La victoire du Partido Popular aux élections espagnoles du 20 novembre ne réjouit pas le royaume chérifien. Le retour de la droite espagnole, longtemps ennemi de Rabat, au palais de la Moncloa pourrait compliquer les relations bilatérales de l’Espagne et du Maroc et faire resurgir de vieux conflits. Au lendemain de l’annonce des résultats, plusieurs journaux marocains, tels que les quotidiens Aufaitmaroc ou Demainonline, publiaient un article d’agence intitulé « Le PP est de retour ! »
La précédente législature de la droite espagnole a laissé le souvenir de moments de haute tension. Le Partido Popular (PP), dirigé à l’époque par José Maria Aznar, n’avait pas ménagé ses relations diplomatiques avec son voisin marocain, qu’il ne considérait pas comme un partenaire prioritaire.

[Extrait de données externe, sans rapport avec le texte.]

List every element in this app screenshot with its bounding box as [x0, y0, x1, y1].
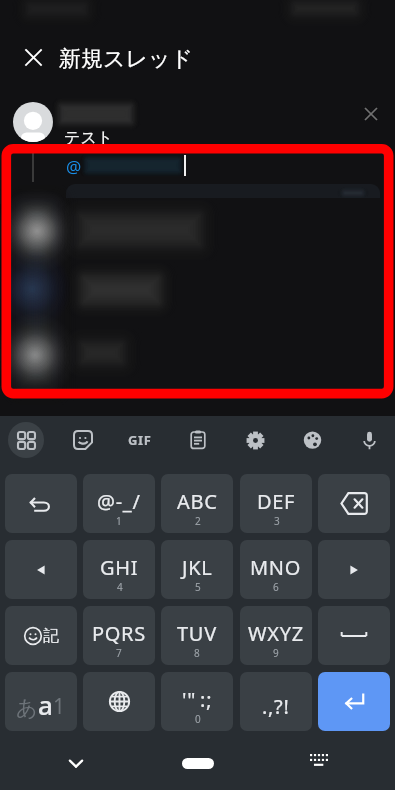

Différentes prises de position du gouvernement espagnol, comme lors de la crise de l’ilot de Leila en juillet 2002 ou le survol par des avions de chasse espagnols de Nador en février 2004, avaient failli déboucher sur des conflits armés.
Bien que Mariano Rajoy, prochain chef du gouvernement espagnol, ne soit pas Aznar, il a lui aussi provoqué l’indignation de la société marocaine. En septembre 2010, il s’est rendu à Melilla pour soutenir le président du gouvernement local à l’occasion du 513ème anniversaire de l’occupation de l’enclave espagnole située au nord de la ville de Nador. L’ex-Premier ministre marocain, Abbas El Fassi, avait alors critiqué cette visite qui blessait « le sentiment national marocain ». Des millions de citoyens marocains avaient manifesté contre Rajoy et le PP à Casablanca.
L’heure est à la prudence
Conscient de l’importante amitié hispano-marocaine, Mohamed VI a félicité le leader du PP dès sa victoire aux législatives et lui a exprimé son désir de renforcer les relations de solidarité et de bon voisinage existantes entre les deux pays. Le communiqué de presse rappelle tout de même l’importance que le Maroc porte au respect de « l’unité territoriale des Etats et de leurs constantes nationales ».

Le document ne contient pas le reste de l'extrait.